Interview de Frédéric Pons suite à sa conférence à la Médiathèque de Biarritz

AGUR ARMENIE / 30 octobre 2024

Interview de Frédéric Pons, journaliste et enseignant, auteur de « L’Arménie va-t-elle disparaître ? », paru aux éditions Artège (2023).

Pourquoi s’intéresser à l’Arménie, alors que tant d’autres sujets graves nous préoccupent dans le monde (guerres d’Ukraine, Gaza, Israël, élections américaines…) ?

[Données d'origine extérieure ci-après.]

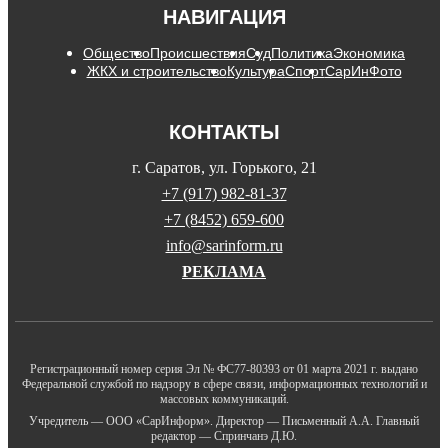
НАВИГАЦИЯ
Общество
Происшествия
Суд
Политика
Экономика
ЖКХ и строительство
Культура
Спорт
СарИнФото
КОНТАКТЫ
г. Саратов, ул. Горького, 21
+7 (917) 982-81-37
+7 (8452) 659-600
info@sarinform.ru
РЕКЛАМА
Регистрационный номер серия Эл № ФС77-80393 от 01 марта 2021 г. выдано
Федеральной службой по надзору в сфере связи, информационных технологий и
массовых коммуникаций.
Учредитель — ООО «СарИнформ». Директор — Письменный А.А. Главный
редактор — Спринчанэ Д.Ю.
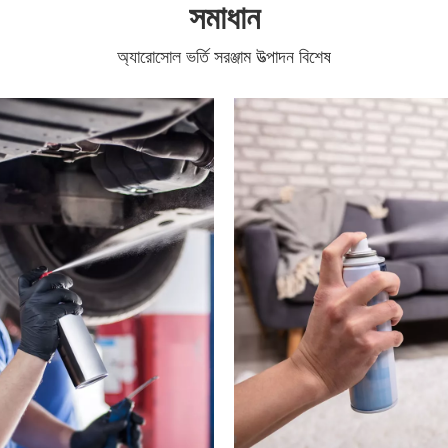
সমাধান
অ্যারোসোল ভর্তি সরঞ্জাম উত্পাদন বিশেষ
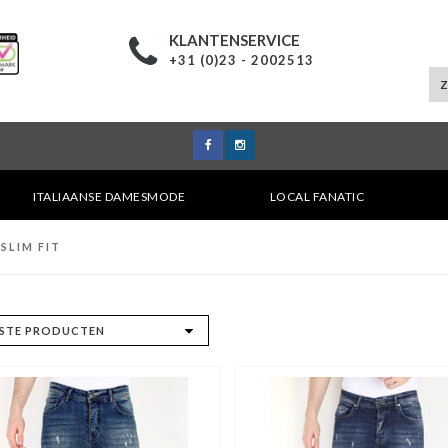
KLANTENSERVICE
+31 (0)23 - 2002513
ITALIAANSE DAMESMODE
LOCAL FANATIC
SLIM FIT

Mais l’Arménie est un sujet grave ! Une menace existentielle pèse sur ce petit pays chrétien du Caucase qui, lui, ne menace personne. Ses voisins turcs, l’Azerbaïdjan et la Turquie, veulent dépecer son territoire, pour des raisons économiques, géopolitiques et même culturelles, quitte à provoquer une nouvelle guerre. Ils nient toute légitimité aux Arméniens dans le Caucase et pensent qu’il faut les chasser ou rayer leur pays de la carte.

N’est-ce pas exagéré ?

Non, les Azerbaïdjanais le disent depuis des années dans leurs documents officiels, au plus haut nveau de l’Etat. Insidieusement, ils sont engagés dans la même logique génocidaire que leurs ancêtres, ce qui amena au génocide de 1915 (1,5 million de morts). Il le faut le savoir et le comprendre pour ne pas se réveiller trop et dire qu’on ne le savait pas. Le sujet est grave car les Arméniens ne sont pas en mesure de résister à une invasion azerbaïdjanaise. Les deux dernières guerres, en 2020 et 2023, a anéanti le Haut-Karabakh (l’Artsakh pour les Arméniens), cette enclave arménienne située en Azerbaïdjan. Les 110 000 habitants chrétiens en ont été chassés de façon brutale. Il s’est produit là-bas une féroce épuration ethnique et religieuse dont trop peu de pays et de médias ont parlé. Depuis un an, des églises et des cimetières chrétiens y sont rasés.

Pourquoi ce silence ?

L’Arménie est un tout petit pays de 30 000 km2, peuplé d’à peine 1,7 million d’habitants, qui ne semble pas intéresser les professeurs de morale et les défenseurs des droits de l’homme, plutôt silencieux sur ce sujet, mis à part quelques voix courageuses. Pour son malheur, l’Arménie n’a ni gaz, ni pétrole, alors que l’Azerbaïdjan en regorge. L’Europe s’est tue face à la dernière agression azerbaïdjanaise de 2023 parce qu’elle s’est liée les mains avec l’accord de livraison d’hydrocarbures, signé en juillet 2022 avec Bakou. Mme Ursula von der Leyen, la présidente de la Commission de Bruxelles, et le président Ilham Aleiev s’étaient congratulés. Un an plus tard, Aleiev donnait l’ordre à son armée de liquider l’Artsakh… L’Europe s’est tue. On ne peut pas s’empêcher de penser que les Européens, soulagés d’avoir du gaz et du pétrole à bon compte, ont baissé la tête, assez lâchement.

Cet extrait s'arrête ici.